Psychosomatics: what it is and how it works
Psychosomatics (from Greek psyche — soul, soma — body) studies the influence of mental processes on physical health. By various estimates, 40% to 60% of doctor visits have a psychosomatic component. This does not mean the illness is "imaginary" — the symptoms are absolutely real. But their root lies in the psyche.
An Italian professor of psychology, over 30+ years of clinical practice with thousands of patients, researched the connection between mental processes and bodily symptoms. His approach is fundamentally different from popular tables: every symptom is analyzed in the context of a specific individual — their situation, gender, age, and life circumstances.
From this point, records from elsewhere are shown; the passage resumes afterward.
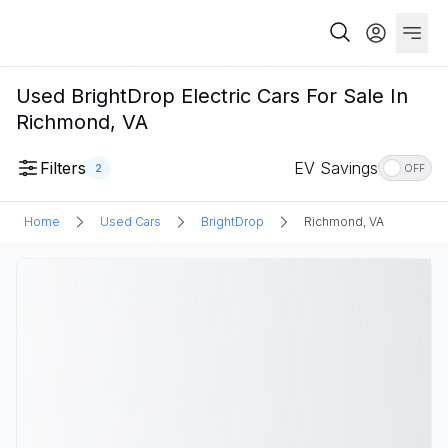
Used BrightDrop Electric Cars For Sale In
Richmond, VA
Filters
EV Savings
2
OFF
Home
Used Cars
BrightDrop
Richmond, VA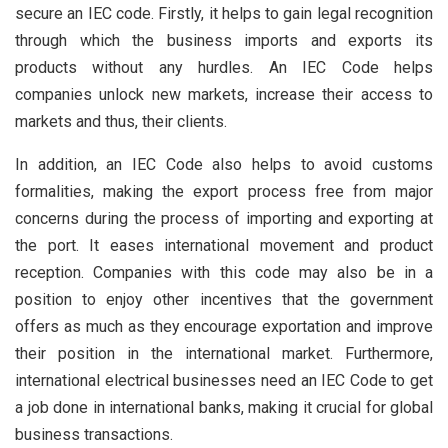
secure an IEC code. Firstly, it helps to gain legal recognition
through which the business imports and exports its
products without any hurdles. An IEC Code helps
companies unlock new markets, increase their access to
markets and thus, their clients.
In addition, an IEC Code also helps to avoid customs
formalities, making the export process free from major
concerns during the process of importing and exporting at
the port. It eases international movement and product
reception. Companies with this code may also be in a
position to enjoy other incentives that the government
offers as much as they encourage exportation and improve
their position in the international market. Furthermore,
international electrical businesses need an IEC Code to get
a job done in international banks, making it crucial for global
business transactions.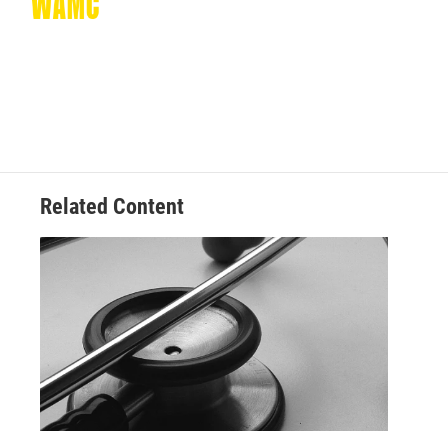
Related Content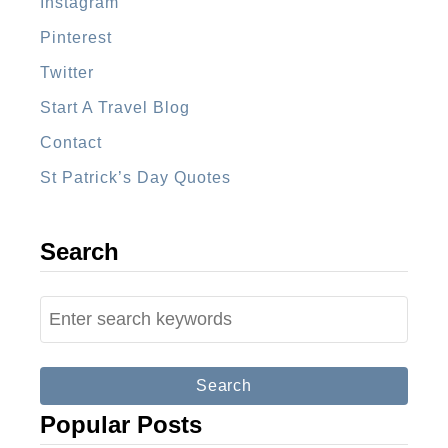
Instagram
g
Pinterest
u
a
Twitter
G
Start A Travel Blog
u
Contact
a
St Patrick’s Day Quotes
t
e
m
Search
a
l
S
a
e
a
r
Popular Posts
c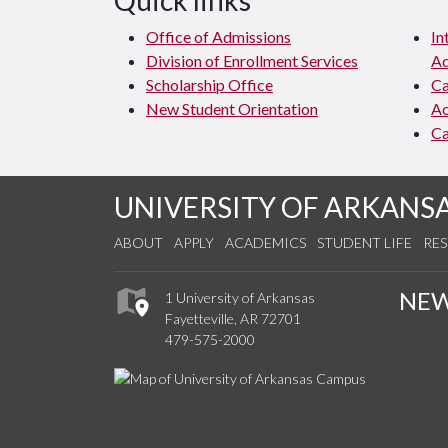
Quick links
Office of Admissions
In
Division of Enrollment Services
Ad
Scholarship Office
C
New Student Orientation
Ac
Ca
UNIVERSITY OF ARKANS
ABOUT
APPLY
ACADEMICS
STUDENT LIFE
RE
NE
1 University of Arkansas
Fayetteville, AR 72701
479-575-2000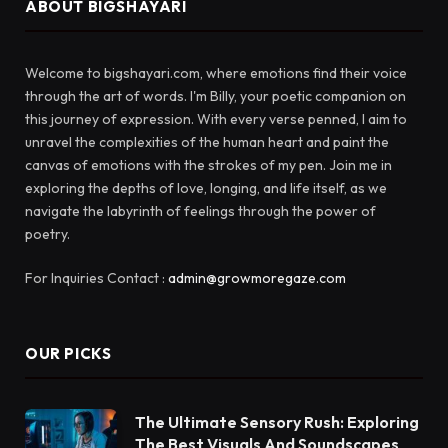
ABOUT BIGSHAYARI
Welcome to bigshayari.com, where emotions find their voice
through the art of words. I'm Billy, your poetic companion on
this journey of expression. With every verse penned, I aim to
unravel the complexities of the human heart and paint the
canvas of emotions with the strokes of my pen. Join me in
exploring the depths of love, longing, and life itself, as we
navigate the labyrinth of feelings through the power of
poetry.
For Inquiries Contact :
admin@growmoregaze.com
OUR PICKS
The Ultimate Sensory Rush: Exploring
The Best Visuals And Soundscapes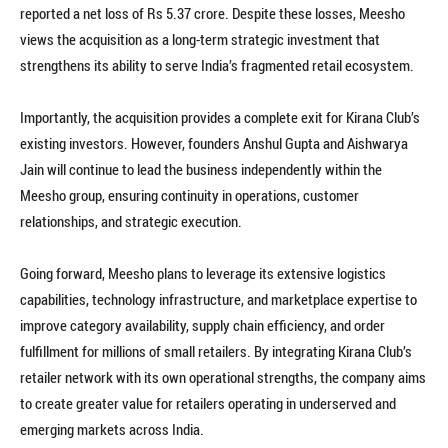
reported a net loss of Rs 5.37 crore. Despite these losses, Meesho
views the acquisition as a long-term strategic investment that
strengthens its ability to serve India’s fragmented retail ecosystem.
Importantly, the acquisition provides a complete exit for Kirana Club’s
existing investors. However, founders Anshul Gupta and Aishwarya
Jain will continue to lead the business independently within the
Meesho group, ensuring continuity in operations, customer
relationships, and strategic execution.
Going forward, Meesho plans to leverage its extensive logistics
capabilities, technology infrastructure, and marketplace expertise to
improve category availability, supply chain efficiency, and order
fulfillment for millions of small retailers. By integrating Kirana Club’s
retailer network with its own operational strengths, the company aims
to create greater value for retailers operating in underserved and
emerging markets across India.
The body does not lie. It reveals what the conscious mind refuses to see.
Main body zones in psychosomatics
Head — control, conflict between thoughts and feelings. When a person tries to control everything with the mind, suppressing intuition and feelings — the head signals with pain.
Throat — self-expression, the unspoken. Sore throats, loss of voice, a lump in the throat — the body blocks what the person does not dare to say.
Chest — relationships, the ability to give and receive love. Back— responsibility, support. When you carry someone else's burden — the spine suffers.
Stomach— emotional "processing," what you cannot "digest" in life. Skin— the boundary between "self" and the world, contact with reality.